First, the Court rejected the Fifth Circuit’s broad dictum in Totem Marine Tug & Barge, Inc. v. North America Towing, Inc., 607 F.2d 649, 653 (5th Cir. 1979) that “[a]rbitrators cannot conduct ex parte hearings or receive evidence except in the presence of each other and of the parties, unless otherwise stipulated.” (quotations and citation omitted) Noting that Totem Marine’s “prohibition was too broad” because “the FAA does not expressly prohibit ex parte contact,” the Ninth Circuit ruled that “ex parte conduct by an arbitration panel requires vacatur of an award only if the ex parte contact constitutes misbehavior that prejudices the rights of a party.” Slip op. at 98.
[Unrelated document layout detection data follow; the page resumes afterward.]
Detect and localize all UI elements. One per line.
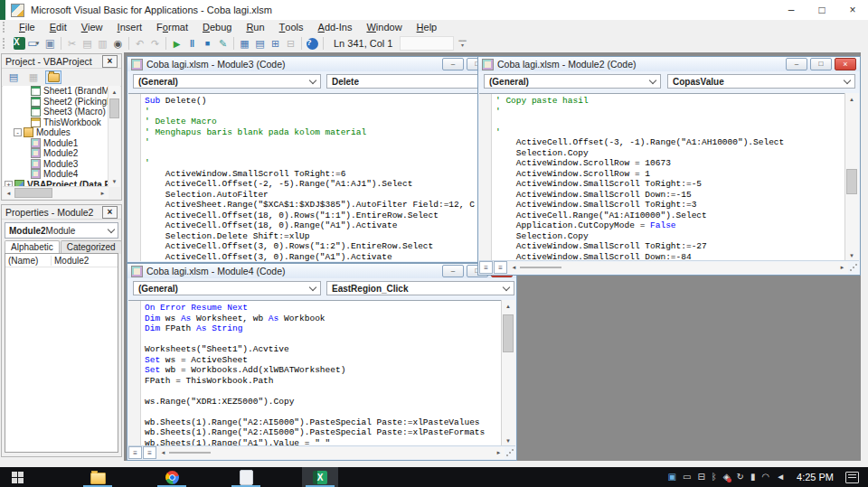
tree-expander[interactable] [21, 139, 29, 147]
taskbar-explorer-button[interactable] [80, 467, 116, 487]
module3-titlebar[interactable]: Coba lagi.xlsm - Module3 (Code) – □ × [127, 57, 516, 71]
menu-help[interactable]: Help [410, 20, 445, 34]
tray-display-icon[interactable]: ▭ [683, 473, 691, 482]
view-excel-button[interactable]: X [12, 36, 27, 51]
scrollbar-thumb[interactable] [503, 314, 514, 352]
find-button[interactable]: ◉ [110, 36, 126, 51]
properties-window-button[interactable]: ▤ [252, 36, 268, 51]
close-button[interactable]: × [837, 0, 868, 20]
properties-panel-close-button[interactable]: × [102, 206, 118, 219]
taskbar-clock[interactable]: 4:25 PM [791, 472, 839, 482]
module2-procedure-dropdown[interactable]: CopasValue [667, 74, 855, 89]
tab-alphabetic[interactable]: Alphabetic [5, 240, 60, 254]
menu-tools[interactable]: Tools [272, 20, 311, 34]
menu-window[interactable]: Window [359, 20, 409, 34]
start-button[interactable] [0, 467, 34, 487]
tray-battery-icon[interactable]: ▮ [750, 473, 756, 482]
tree-expander[interactable] [21, 87, 29, 95]
tree-item-module4[interactable]: Module4 [3, 169, 108, 180]
tree-item-module1[interactable]: Module1 [3, 138, 108, 149]
full-module-view-button[interactable]: ≡ [494, 261, 507, 274]
module3-code-editor[interactable]: Sub Delete()'' Delete Macro' Menghapus b… [141, 94, 515, 261]
scroll-up-icon[interactable]: ▲ [845, 93, 858, 105]
resize-grip[interactable] [848, 262, 859, 273]
property-name-cell[interactable]: (Name) [5, 256, 52, 266]
toolbar-options-button[interactable]: ══▾ [456, 36, 468, 51]
project-tree-vertical-scrollbar[interactable]: ▲ ▼ [108, 86, 120, 187]
resize-grip[interactable] [505, 447, 515, 458]
action-center-icon[interactable] [845, 472, 859, 483]
module2-vertical-scrollbar[interactable]: ▲ ▼ [844, 93, 859, 261]
tree-expander[interactable] [21, 149, 29, 157]
tray-defender-icon[interactable]: ◈ [723, 473, 731, 482]
property-row[interactable]: (Name) Module2 [5, 254, 118, 267]
scroll-right-icon[interactable]: ► [97, 187, 108, 199]
scroll-right-icon[interactable]: ► [493, 447, 505, 459]
toolbox-button[interactable]: ⊞ [268, 36, 283, 51]
module4-horizontal-scrollbar[interactable]: ◄ ► [157, 447, 505, 459]
module2-maximize-button[interactable]: □ [810, 58, 832, 70]
module4-object-dropdown[interactable]: (General) [133, 281, 321, 295]
minimize-button[interactable]: – [776, 0, 807, 20]
menubar-drag-handle[interactable] [3, 22, 9, 33]
tray-volume-icon[interactable]: ◄ [776, 473, 785, 482]
tree-item-module2[interactable]: Module2 [3, 148, 108, 159]
module2-titlebar[interactable]: Coba lagi.xlsm - Module2 (Code) – □ × [478, 57, 860, 71]
project-tree-horizontal-scrollbar[interactable]: ◄ ► [3, 186, 108, 199]
tray-usb-icon[interactable]: ⊟ [697, 473, 704, 482]
run-macro-button[interactable]: ▶ [169, 36, 184, 51]
scroll-down-icon[interactable]: ▼ [108, 175, 120, 187]
scrollbar-thumb[interactable] [846, 169, 857, 194]
toggle-folders-button[interactable] [45, 70, 61, 84]
scroll-up-icon[interactable]: ▲ [108, 86, 120, 98]
full-module-view-button[interactable]: ≡ [143, 446, 156, 459]
break-button[interactable]: ‖ [184, 36, 200, 51]
module2-code-editor[interactable]: ' Copy paste hasil' ' ActiveCell.Offset(… [492, 94, 845, 261]
scrollbar-thumb[interactable] [109, 98, 119, 118]
cut-button[interactable]: ✂ [64, 36, 80, 51]
module4-titlebar[interactable]: Coba lagi.xlsm - Module4 (Code) – □ × [127, 264, 516, 278]
taskbar-notes-button[interactable] [228, 467, 264, 487]
menu-format[interactable]: Format [149, 20, 195, 34]
reset-button[interactable]: ■ [200, 36, 215, 51]
menu-insert[interactable]: Insert [110, 20, 150, 34]
tree-expander[interactable] [21, 170, 29, 178]
scroll-right-icon[interactable]: ► [836, 262, 848, 274]
undo-button[interactable]: ↶ [132, 36, 147, 51]
tree-item-sheet2[interactable]: Sheet2 (PickingL [3, 97, 108, 108]
menu-edit[interactable]: Edit [42, 20, 74, 34]
paste-button[interactable]: ▥ [95, 36, 110, 51]
tray-bluetooth-icon[interactable]: ᛒ [712, 473, 717, 482]
menu-run[interactable]: Run [239, 20, 271, 34]
tree-expander[interactable] [21, 118, 29, 126]
toolbar-drag-handle[interactable] [3, 38, 9, 49]
maximize-button[interactable]: □ [807, 0, 837, 20]
property-value-cell[interactable]: Module2 [52, 256, 118, 266]
project-explorer-button[interactable]: ▦ [237, 36, 252, 51]
save-button[interactable]: ▣ [42, 36, 58, 51]
module2-close-button[interactable]: × [835, 58, 856, 70]
tray-wifi-icon[interactable]: ◠ [761, 473, 769, 482]
module2-object-dropdown[interactable]: (General) [484, 74, 661, 89]
taskbar-chrome-button[interactable] [154, 467, 190, 487]
tab-categorized[interactable]: Categorized [61, 240, 122, 254]
tree-item-sheet1[interactable]: Sheet1 (BrandM [3, 86, 108, 97]
procedure-view-button[interactable]: ≡ [128, 446, 142, 459]
copy-button[interactable]: ▤ [80, 36, 95, 51]
insert-userform-button[interactable]: ▭▾ [27, 36, 42, 51]
procedure-view-button[interactable]: ≡ [479, 261, 493, 274]
module2-minimize-button[interactable]: – [786, 58, 807, 70]
module2-horizontal-scrollbar[interactable]: ◄ ► [508, 262, 848, 274]
module4-code-editor[interactable]: On Error Resume NextDim ws As Worksheet,… [141, 301, 502, 446]
project-panel-close-button[interactable]: × [102, 55, 118, 68]
scroll-left-icon[interactable]: ◄ [3, 187, 14, 199]
help-button[interactable]: ? [305, 36, 320, 51]
menu-addins[interactable]: Add-Ins [311, 20, 360, 34]
module4-procedure-dropdown[interactable]: EastRegion_Click [326, 281, 514, 295]
menu-debug[interactable]: Debug [195, 20, 239, 34]
menu-view[interactable]: View [74, 20, 110, 34]
menu-file[interactable]: File [12, 20, 42, 34]
object-browser-button[interactable]: ⊟ [283, 36, 298, 51]
tree-expander[interactable]: - [14, 128, 22, 136]
scroll-up-icon[interactable]: ▲ [502, 300, 514, 312]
Second, the Court observed that that “the ex parte contact was not with a party, but with neutral experts,” and “both parties were aware of the ex parte contact, submitted suggestions as to the process to be used, and had the opportunity to contest the reviewers’ conclusions.” Slip op. at 98. The Court said that “the panel presented far less risk of prejudicial misbehavior than if one arbitrator was used,” because the tripartite arbitration panel featured two party-appointed arbitrators, and there was “extensive evidence of [the panel’s]. . . efforts to provide due process to both parties” and to “resolve the dispute in a relatively efficient manner. . . .” Slip op. at 98-99. The Court found it “noteworth that U.S. Life’s party arbitrator agreed to this process and that he did not mention arbitral misconduct or misbehavior in his dissent.” Slip op.. at 99.
Third, the Court held there was no misbehavior because the parties bestowed “broad authority” on the panel through their agreed, procedural protocols. While the parties “did not stipulate to the ex parte meeting,” the parties expressly authorized the panel to “adopt such other processes and procedures as it deems fair and expedient to resolve issues before it to the extent that the issues are not expressly or implicitly addressed by. . .” the procedural protocols agreed by the parties. Slip op.. at 99.
The Court also determined that, in any event, U.S. Life did not establish that the panel’s ex parte procedure prejudiced it. The panel ruled against U.S. Life, but U.S. Life “failed to establish that it was denied an opportunity to present its case or to contest [the Cedents’s] . . . evidence or the reviewers’ conclusions.” U.S. Life may not have received “a perfect hearing[,] but it did receive a fair” one, having had “notice. . ., the opportunity to be heard and to present relevant and material evidence” to “decisionmakers [that] were not infected with bias.” Slip op. at 99-100 (citation and quotation omitted).
IV. Our Analysis
We were initially somewhat concerned about the United States Life and its potential ramifications on arbitral procedure. The scheme the panel adopted was unusual, at least in reinsurance cases, and it is not difficult to imagine arbitration panels crafting like ex parte procedures to resolve other seemingly difficult, technical problem, some of which might not include all the checks and balances present in United States Life.
Yet the Ninth Circuit got it right under the facts and circumstances of the case. Its opinion evidences careful consideration of the Section 10(a)(3) standard and attention to the facts and practical realities of the situation in which the the panel and the parties found themselves.
But we read the decision as being fairly narrow in scope and largely driven by its peculiar facts. To ascertain its applicability to similar and not so similar panel-adopted ex parte procedures, we think it important to remember the following points emphasized by the Court:
- Before adopting the procedure, the panel attempted in good faith to resolve the issues through traditional hearing procedures;
- The parties expressly authorized the panel to “adopt such other processes and procedures as it deems fair and expedient to resolve issues before it to the extent that the issues are not expressly or implicitly addressed by” procedural protocols agreed by the parties;
- The parties had an opportunity to be heard concerning the nature and scope of the ex parte procedure;
- The panel provided extensive “due process” in an effort to mitigate the disadvantages to the parties attendant with the ex parte procedure;
- The parties utilized tripartite arbitration with party-appointed arbitrators, which, at least in theory, provided some assurance that the parties’ interests would be looked after in the absence of their attorney representatives;
- U.S. Life’s party-appointed arbitrator did not suggest in his dissent that the panel’s procedures prejudiced U.S. Life;
- The ex parte contact was not with a party, but with the claims experts; and
- The ex parte procedure did not preclude the parties from presenting pertinent and material evidence.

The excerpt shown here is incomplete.